Оботов жил на втором этаже. В двухкомнатной квартире бросался в глаза тот прочный уют, который сохраняется во всяком хорошо обжитом доме даже в отсутствии хозяйки. На стенах коврики и портреты, чисто протерты стекла буфета, солнечные лучи падают на них и отражаются на стене множеством зайчиков; в углу детские игрушки, огромный плюшевый мишка с выдранным левым глазом, деревянный кораблик с треугольным парусом на единственной мачте, кубики с азбукой…
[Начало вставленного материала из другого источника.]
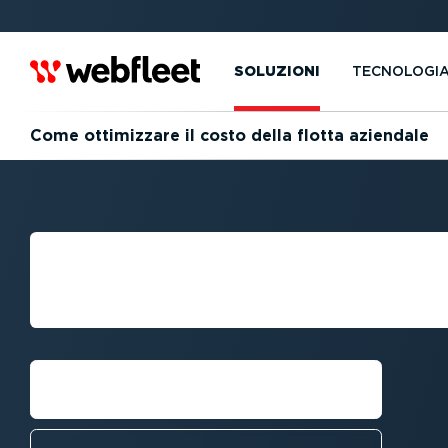
SOLUZIONI
TECNOLOGI
Come ottimizzare il costo della flotta aziendale
COME RIDURRE I
FLOTTE AZIEND
Parla con un esperto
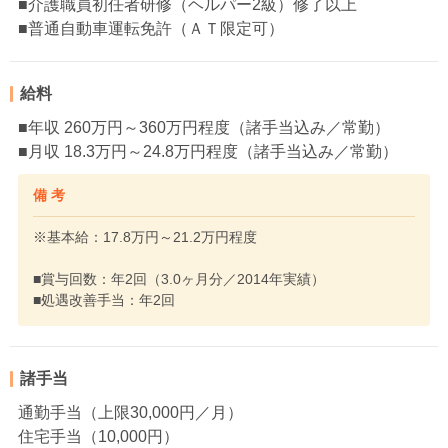
■介護職員初任者研修（ヘルパー2級）修了以上
■普通自動車運転免許（ＡＴ限定可）
給料
■年収 260万円～360万円程度（諸手当込み／常勤）
■月収 18.3万円～24.8万円程度（諸手当込み／常勤）
備 考
※基本給：17.8万円～21.2万円程度
■賞与回数：年2回（3.0ヶ月分／2014年実績）
■処遇改善手当：年2回
諸手当
通勤手当（上限30,000円／月）
住宅手当（10,000円）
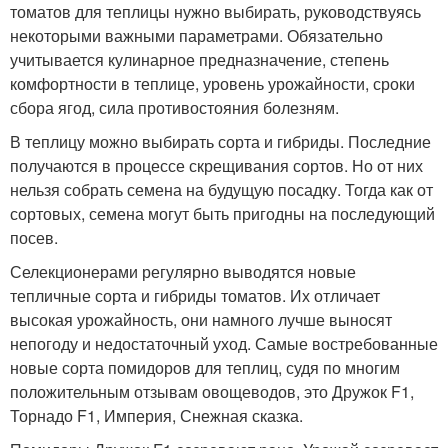
томатов для теплицы нужно выбирать, руководствуясь
некоторыми важными параметрами. Обязательно
учитывается кулинарное предназначение, степень
комфортности в теплице, уровень урожайности, сроки
сбора ягод, сила противостояния болезням.
В теплицу можно выбирать сорта и гибриды. Последние
получаются в процессе скрещивания сортов. Но от них
нельзя собрать семена на будущую посадку. Тогда как от
сортовых, семена могут быть пригодны на последующий
посев.
Селекционерами регулярно выводятся новые
тепличные сорта и гибриды томатов. Их отличает
высокая урожайность, они намного лучше выносят
непогоду и недостаточный уход. Самые востребованные
новые сорта помидоров для теплиц, судя по многим
положительным отзывам овощеводов, это Дружок F1,
Торнадо F1, Империя, Снежная сказка.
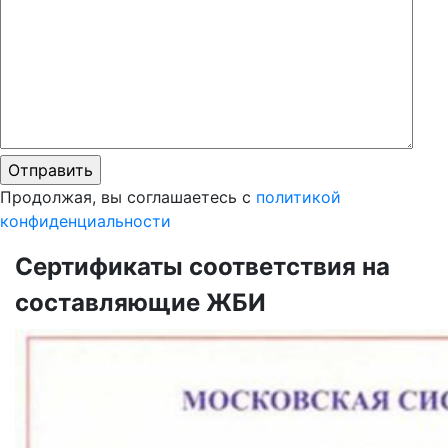
Продолжая, вы соглашаетесь с
политикой
конфиденциальности
Сертификаты соответствия на
составляющие ЖБИ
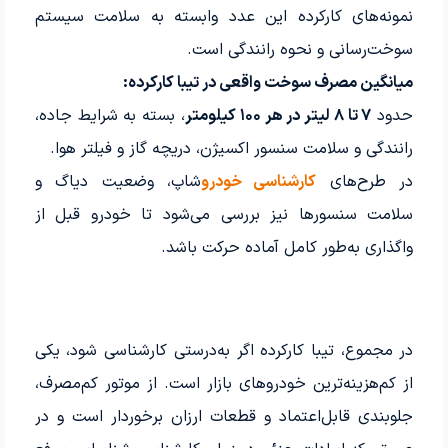
نمونه‌های کارکرده این عدد وابسته به سلامت سیستم
سوخت‌رسانی و نحوه رانندگی است.
میانگین مصرف سوخت واقعی در تیبا کارکرده:
حدود
۷ تا ۸ لیتر در هر ۱۰۰ کیلومتر
، بسته به شرایط جاده،
رانندگی و سلامت سنسور اکسیژن، دریچه گاز و فیلتر هوا.
در طرح‌های
کارشناسی خودرو
‌شاپ، وضعیت دیاگ و
سلامت سنسورها نیز بررسی می‌شود تا خودرو قبل از
واگذاری به‌طور کامل آماده حرکت باشد.
در مجموع، تیبا کارکرده اگر به‌درستی کارشناسی شود، یکی
از کم‌هزینه‌ترین خودروهای بازار است. از موتور کم‌مصرف،
جلوبندی قابل‌اعتماد و قطعات ارزان برخوردار است و در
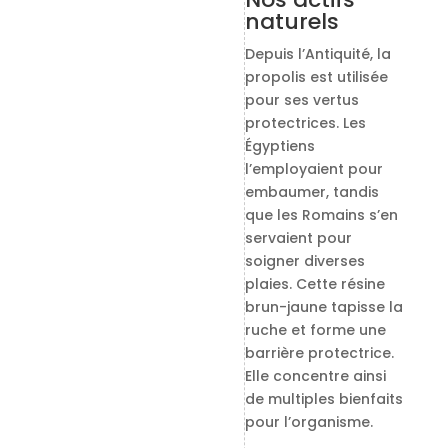
naturels
Depuis l’Antiquité, la
propolis est utilisée
pour ses vertus
protectrices. Les
Égyptiens
l’employaient pour
embaumer, tandis
que les Romains s’en
servaient pour
soigner diverses
plaies. Cette résine
brun-jaune tapisse la
ruche et forme une
barrière protectrice.
Elle concentre ainsi
de multiples bienfaits
pour l’organisme.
Мочалов долго вылезал из тяжелого комбинезона, сковывающего движения, мыл руки. Когда он вошел в комнату и стал перед зеркалом расчесывать волосы, хозяин уже наливал борщ. На столе стояли две рюмки и четвертинка водки. Лицо замполита тронула усмешка, когда он перехватил удивленный взгляд гостя.
— Завтра воскресенье, если верить календарю, — подмигнул Оботов. — Полетов не будет, а после того, как сегодня вы натряслись в облаках, гоняясь за этим самым «Филином», сто граммов только прибавят здоровья.
— Я пить не стану, — решительно заявил Мочалов.
— Это почему же? — Оботов заглянул ему в глаза.
Майору показалось, будто тонкие губы замполита сомкнулись, сдерживая улыбку.
— Порядок у меня такой, — пояснил Сергей, — пью, когда настроение хорошее. А сейчас, — он сделал неопределенное движение рукой, — кошки на душе скребут.